Required action
Among the entries below, please repeat exactly and only the lines from the line containing "for rich espresso extraction" to the line containing "White Whale Partners Llp", both lines included.

Material for the task
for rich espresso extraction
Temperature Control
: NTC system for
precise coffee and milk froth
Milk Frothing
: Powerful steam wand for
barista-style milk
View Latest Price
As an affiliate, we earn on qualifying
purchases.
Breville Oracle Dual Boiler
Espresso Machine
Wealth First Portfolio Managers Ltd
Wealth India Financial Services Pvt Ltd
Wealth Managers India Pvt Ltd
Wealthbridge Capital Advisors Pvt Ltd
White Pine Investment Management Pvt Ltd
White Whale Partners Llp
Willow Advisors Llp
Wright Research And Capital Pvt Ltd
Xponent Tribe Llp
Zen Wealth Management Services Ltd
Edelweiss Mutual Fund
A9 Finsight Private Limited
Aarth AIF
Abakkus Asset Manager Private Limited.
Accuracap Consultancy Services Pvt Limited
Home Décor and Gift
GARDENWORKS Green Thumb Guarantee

---

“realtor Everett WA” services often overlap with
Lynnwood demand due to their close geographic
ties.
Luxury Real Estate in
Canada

...

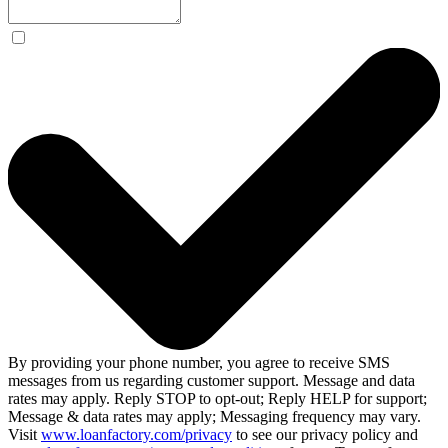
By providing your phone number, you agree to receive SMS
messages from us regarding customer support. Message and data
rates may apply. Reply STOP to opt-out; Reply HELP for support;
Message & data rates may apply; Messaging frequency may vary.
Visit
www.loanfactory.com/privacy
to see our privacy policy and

Exercise solution
for rich espresso extraction
Temperature Control
: NTC system for
precise coffee and milk froth
Milk Frothing
: Powerful steam wand for
barista-style milk
View Latest Price
As an affiliate, we earn on qualifying
purchases.
Breville Oracle Dual Boiler
Espresso Machine
Wealth First Portfolio Managers Ltd
Wealth India Financial Services Pvt Ltd
Wealth Managers India Pvt Ltd
Wealthbridge Capital Advisors Pvt Ltd
White Pine Investment Management Pvt Ltd
White Whale Partners Llp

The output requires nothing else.